Season 3
| # | Rider | Points | |
|---|---|---|---|
| 1 | JDR_ | 300 | |
| 2 | Bvitalo | 293 | |
| 3 | Cabral | 289 | |
| 4 | Sandwich | 283 | |
| 5 | pudasurf | 274 | |
| 6 | BurgerTime | 272 | |
| 7 | Stapho | 270 | |
| 8 | lmarg2001 | 266 | |
| 9 | Popy_13 | 262 | |
| 10 | Masacrador13 | 252 |
SPSS made it drag-and-drop simple, but Emma knew the real skill was choosing the right chart. She avoided 3D effects, kept axes labeled, and used colorblind-friendly palettes from .
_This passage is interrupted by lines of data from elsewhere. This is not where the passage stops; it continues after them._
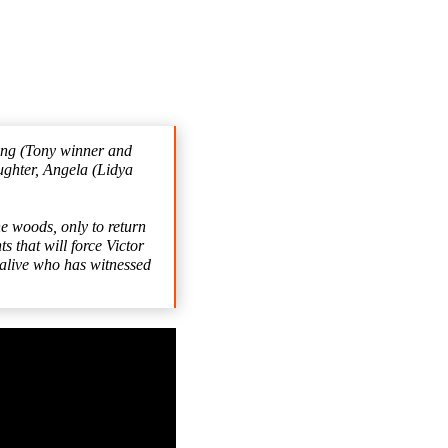
ding (Tony winner and
ghter, Angela (Lidya
 woods, only to return
 that will force Victor
n alive who has witnessed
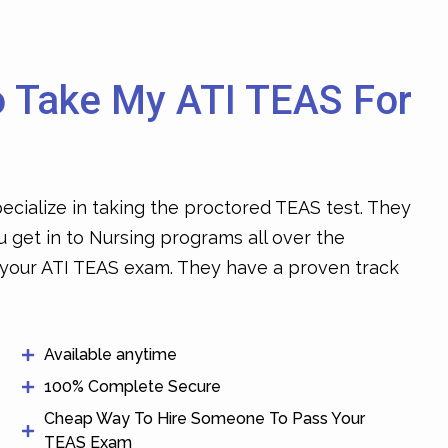
o Take My ATI TEAS For
ecialize in taking the proctored TEAS test. They
u get in to Nursing programs all over the
 your ATI TEAS exam
. They have a proven track
Available anytime
100% Complete Secure
Cheap Way To Hire Someone To Pass Your
TEAS Exam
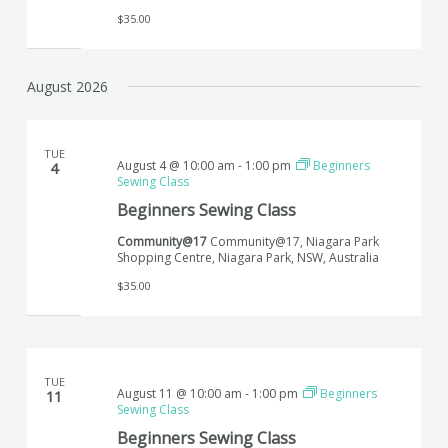
$35.00
August 2026
TUE
August 4 @ 10:00 am
-
1:00 pm
Beginners
4
Sewing Class
Beginners Sewing Class
Community@17
Community@17, Niagara Park
Shopping Centre, Niagara Park, NSW, Australia
$35.00
TUE
August 11 @ 10:00 am
-
1:00 pm
Beginners
11
Sewing Class
Beginners Sewing Class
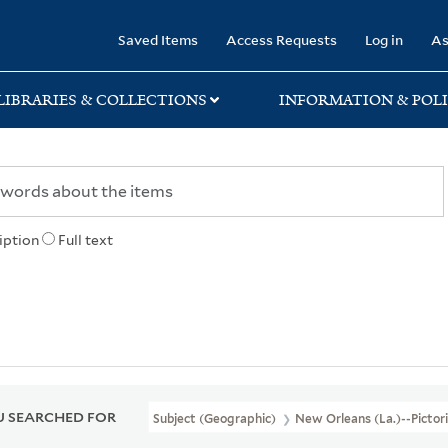
rary
Saved Items
Access Requests
Log in
As
LIBRARIES & COLLECTIONS
INFORMATION & POLI
iption
Full text
 SEARCHED FOR
Subject (Geographic)
New Orleans (La.)--Pictor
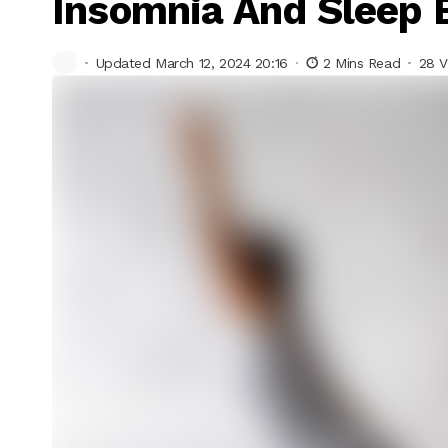
Insomnia And Sleep 
Updated March 12, 2024 20:16
2 Mins Read
28 V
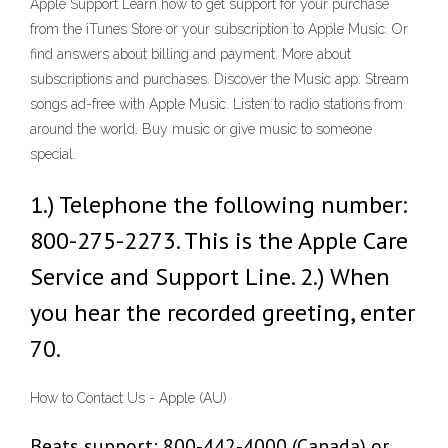
Apple Support Learn how to get support for your purchase
from the iTunes Store or your subscription to Apple Music. Or
find answers about billing and payment. More about
subscriptions and purchases. Discover the Music app. Stream
songs ad-free with Apple Music. Listen to radio stations from
around the world. Buy music or give music to someone
special.
1.) Telephone the following number:
800-275-2273. This is the Apple Care
Service and Support Line. 2.) When
you hear the recorded greeting, enter
70.
How to Contact Us - Apple (AU)
Beats support: 800-442-4000 (Canada) or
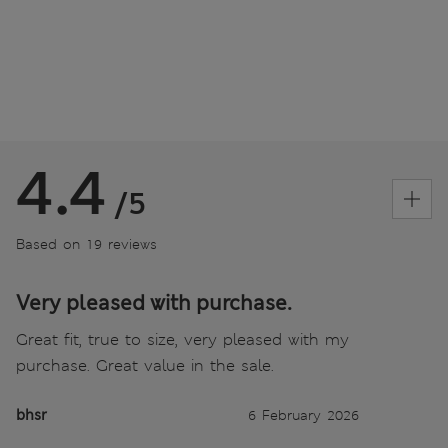
4.4
/5
Based on 19 reviews
Very pleased with purchase.
Great fit, true to size, very pleased with my
purchase. Great value in the sale.
bhsr
6 February 2026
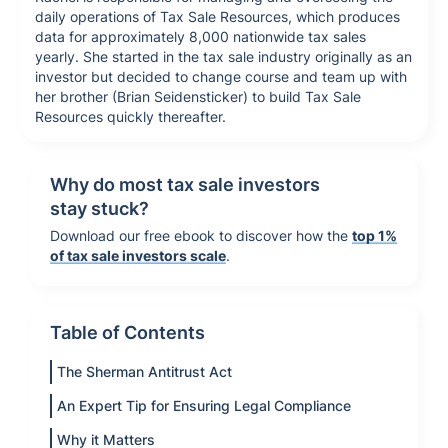
daily operations of Tax Sale Resources, which produces
data for approximately 8,000 nationwide tax sales
yearly. She started in the tax sale industry originally as an
investor but decided to change course and team up with
her brother (Brian Seidensticker) to build Tax Sale
Resources quickly thereafter.
Why do most tax sale investors
stay stuck?
Download our free ebook to discover how the
top 1%
of tax sale investors scale
.
Table of Contents
The Sherman Antitrust Act
An Expert Tip for Ensuring Legal Compliance
Why it Matters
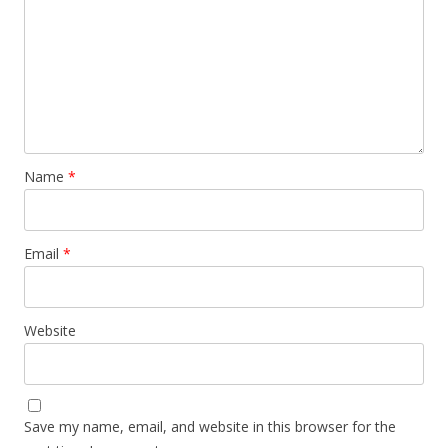
Name
*
Email
*
Website
Save my name, email, and website in this browser for the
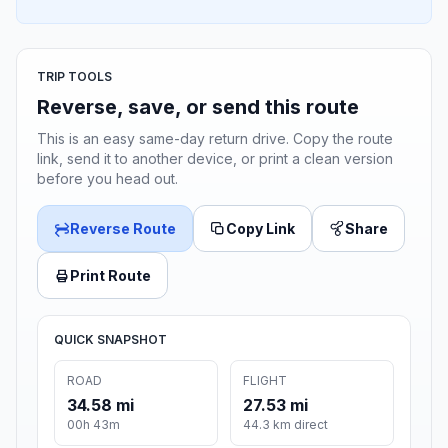
TRIP TOOLS
Reverse, save, or send this route
This is an easy same-day return drive. Copy the route
link, send it to another device, or print a clean version
before you head out.
Reverse Route
Copy Link
Share
Print Route
QUICK SNAPSHOT
ROAD
FLIGHT
34.58 mi
27.53 mi
00h 43m
44.3 km direct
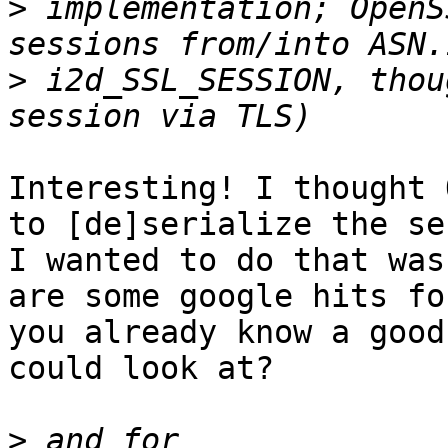
>
 implementation; OpenS
>
 i2d_SSL_SESSION, thou
Interesting! I thought 
to [de]serialize the se
I wanted to do that was
are some google hits fo
you already know a good
could look at?

>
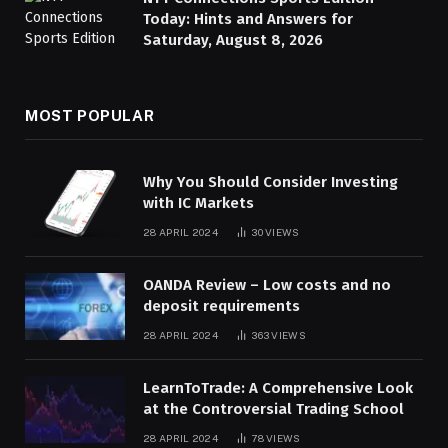
Today: Hints and Answers for
Saturday, August 8, 2026
MOST POPULAR
Why You Should Consider Investing
with IC Markets
28 APRIL 2024
30
VIEWS
OANDA Review – Low costs and no
deposit requirements
28 APRIL 2024
363
VIEWS
LearnToTrade: A Comprehensive Look
at the Controversial Trading School
28 APRIL 2024
78
VIEWS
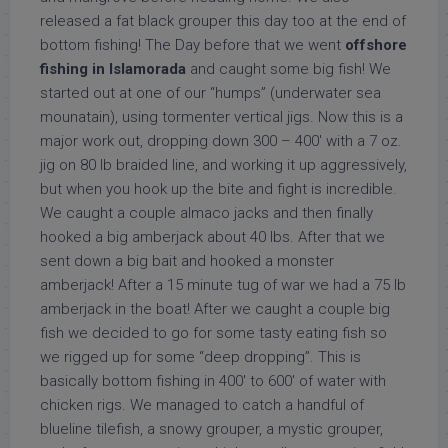
released a fat black grouper this day too at the end of
bottom fishing! The Day before that we went
offshore
fishing in Islamorada
and caught some big fish! We
started out at one of our “humps” (underwater sea
mounatain), using tormenter vertical jigs. Now this is a
major work out, dropping down 300 – 400′ with a 7 oz.
jig on 80 lb braided line, and working it up aggressively,
but when you hook up the bite and fight is incredible.
We caught a couple almaco jacks and then finally
hooked a big amberjack about 40 lbs. After that we
sent down a big bait and hooked a monster
amberjack! After a 15 minute tug of war we had a 75 lb
amberjack in the boat! After we caught a couple big
fish we decided to go for some tasty eating fish so
we rigged up for some “deep dropping”. This is
basically bottom fishing in 400′ to 600′ of water with
chicken rigs. We managed to catch a handful of
blueline tilefish, a snowy grouper, a mystic grouper,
Learn to bring in data from various formats, including MS Excel, plain text, SQL, and Stata. linkedin spss: data visualizing and data wrangling
Emma started with the basics. She used to fix the messy date column. For missing values, she ran Transform > Replace Missing Values , choosing “Series Mean” for numeric feedback scores. Duplicates were handled with Data > Identify Duplicate Cases , keeping only the first entry per customer. SPSS made it drag-and-drop simple, but Emma knew
Use our professional-grade Wave Editor to customize size, speed, and shape. Share your creations with a community that has been riding together since 2007.
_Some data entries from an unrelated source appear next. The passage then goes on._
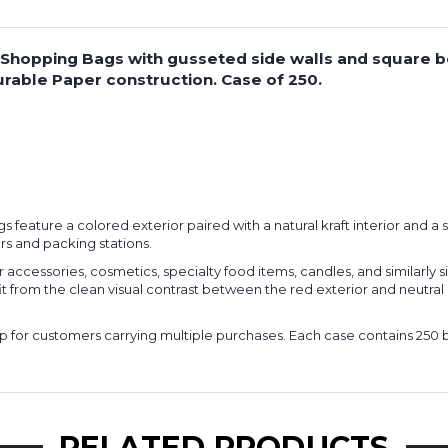
per Shopping Bags with gusseted side walls and square 
rable Paper construction. Case of 250.
bags feature a colored exterior paired with a natural kraft interior and
rs and packing stations.
ccessories, cosmetics, specialty food items, candles, and similarly 
om the clean visual contrast between the red exterior and neutral inter
 for customers carrying multiple purchases. Each case contains 250 bag
RELATED PRODUCTS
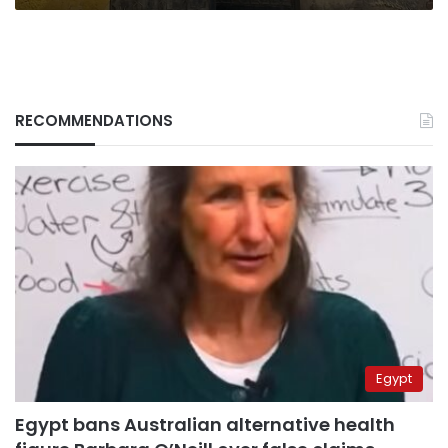
RECOMMENDATIONS
Egypt
Egypt bans Australian alternative health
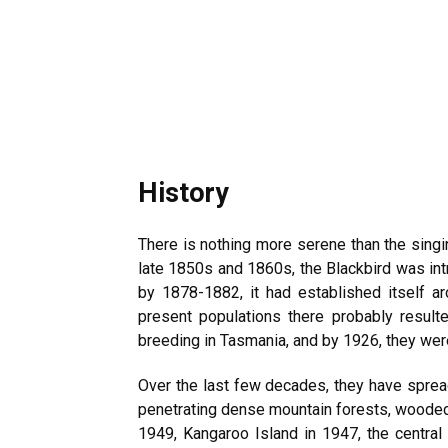
History
There is nothing more serene than the singin
late 1850s and 1860s, the Blackbird was intr
by 1878-1882, it had established itself a
present populations there probably resul
breeding in Tasmania, and by 1926, they wer
Over the last few decades, they have spread
penetrating dense mountain forests, wooded 
1949, Kangaroo Island in 1947, the centra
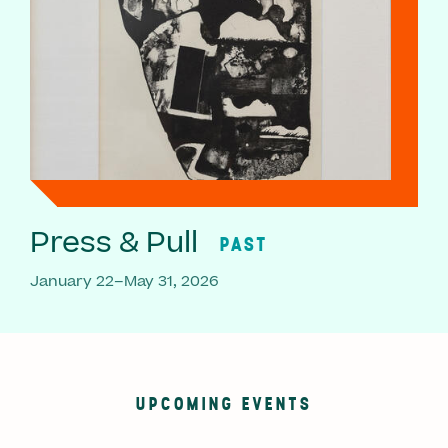
Press & Pull
PAST
January 22–May 31, 2026
UPCOMING EVENTS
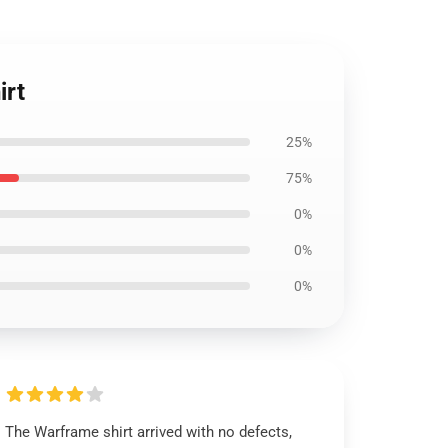
irt
25%
75%
0%
0%
0%
The Warframe shirt arrived with no defects,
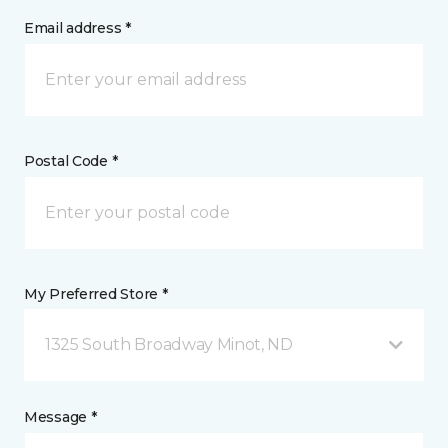
Email address *
Postal Code *
My Preferred Store *
1325 South Broadway Minot, ND
Message *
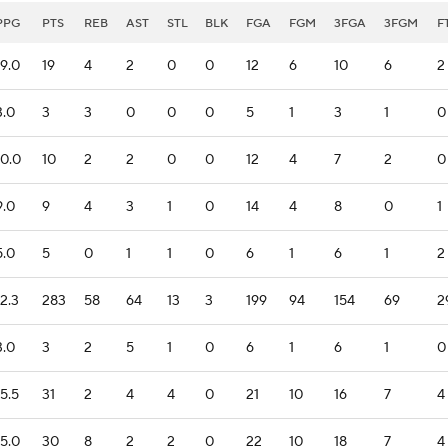
PPG
PTS
REB
AST
STL
BLK
FGA
FGM
3FGA
3FGM
F
19.0
19
4
2
0
0
12
6
10
6
2
3.0
3
3
0
0
0
5
1
3
1
0
10.0
10
2
2
0
0
12
4
7
2
0
9.0
9
4
3
1
0
14
4
8
0
1
5.0
5
0
1
1
0
6
1
6
1
2
12.3
283
58
64
13
3
199
94
154
69
2
3.0
3
2
5
1
0
6
1
6
1
0
15.5
31
2
4
4
0
21
10
16
7
4
15.0
30
8
2
2
0
22
10
18
7
4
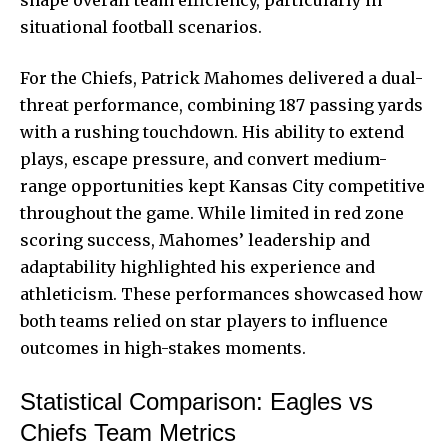
shape overall team efficiency, particularly in
situational football scenarios.
For the Chiefs, Patrick Mahomes delivered a dual-
threat performance, combining 187 passing yards
with a rushing touchdown. His ability to extend
plays, escape pressure, and convert medium-
range opportunities kept Kansas City competitive
throughout the game. While limited in red zone
scoring success, Mahomes’ leadership and
adaptability highlighted his experience and
athleticism. These performances showcased how
both teams relied on star players to influence
outcomes in high-stakes moments.
Statistical Comparison: Eagles vs
Chiefs Team Metrics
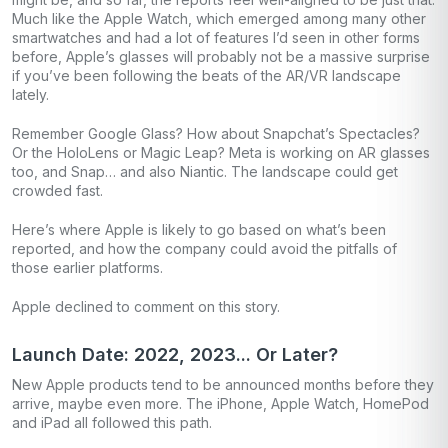
Much like the Apple Watch, which emerged among many other
smartwatches and had a lot of features I’d seen in other forms
before, Apple’s glasses will probably not be a massive surprise
if you’ve been following the beats of the AR/VR landscape
lately.
Remember Google Glass? How about Snapchat’s Spectacles?
Or the HoloLens or Magic Leap? Meta is working on AR glasses
too, and Snap… and also Niantic. The landscape could get
crowded fast.
Here’s where Apple is likely to go based on what’s been
reported, and how the company could avoid the pitfalls of
those earlier platforms.
Apple declined to comment on this story.
Launch Date: 2022, 2023... Or Later?
New Apple products tend to be announced months before they
arrive, maybe even more. The iPhone, Apple Watch, HomePod
and iPad all followed this path.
SPSS made it drag-and-drop simple, but Emma knew the real skill was choosing the right chart. She avoided 3D effects, kept axes labeled, and used colorblind-friendly palettes from .
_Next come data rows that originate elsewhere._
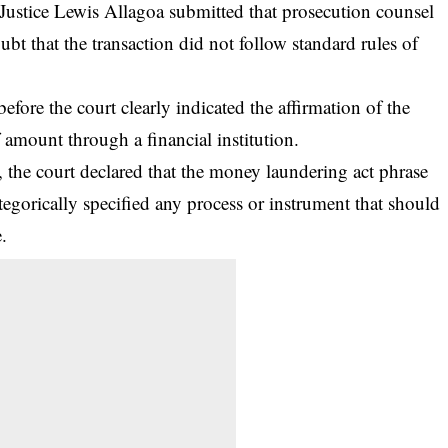
Justice Lewis Allagoa submitted that prosecution counsel
bt that the transaction did not follow standard rules of
efore the court clearly indicated the affirmation of the
 amount through a financial institution.
the court declared that the money laundering act phrase
ategorically specified any process or instrument that should
.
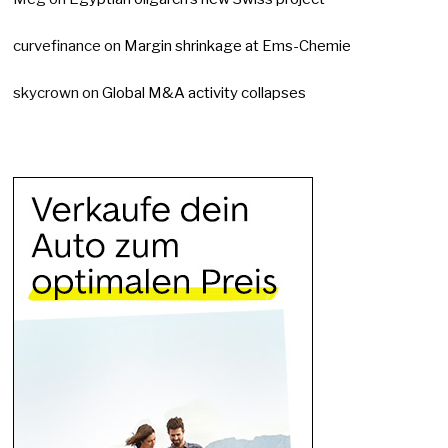
curvefinance
on
Margin shrinkage at Ems-Chemie
skycrown
on
Global M&A activity collapses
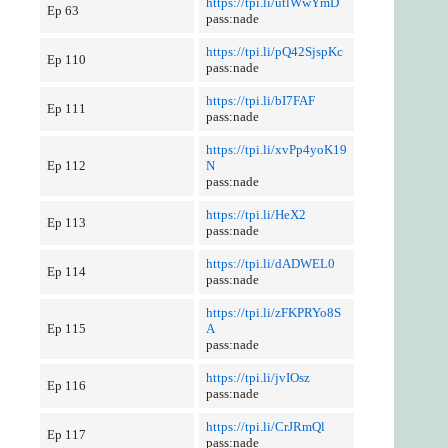
https://tpi.li/utlWwYmD
Ep 63
pass:nade
https://tpi.li/pQ42SjspKc
Ep 110
pass:nade
https://tpi.li/bI7FAF
Ep 111
pass:nade
https://tpi.li/xvPp4yoK19
Ep 112
N
pass:nade
https://tpi.li/HeX2
Ep 113
pass:nade
https://tpi.li/dADWEL0
Ep 114
pass:nade
https://tpi.li/zFKPRYo8S
Ep 115
A
pass:nade
https://tpi.li/jvIOsz
Ep 116
pass:nade
https://tpi.li/CrJRmQl
Ep 117
pass:nade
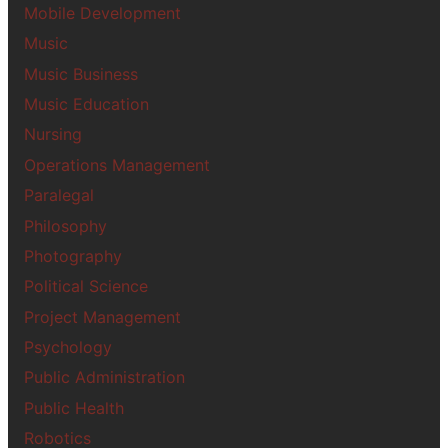
Mobile Development
Music
Music Business
Music Education
Nursing
Operations Management
Paralegal
Philosophy
Photography
Political Science
Project Management
Psychology
Public Administration
Public Health
Robotics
Learn to bring in data from various formats, including MS Excel, plain text, SQL, and Stata.
Emma started with the basics. She used to fix the messy date column. For missing values, she ran Transform > Replace Missing Values , choosing “Series Mean” for numeric feedback scores. Duplicates were handled with Data > Identify Duplicate Cases , keeping only the first entry per customer.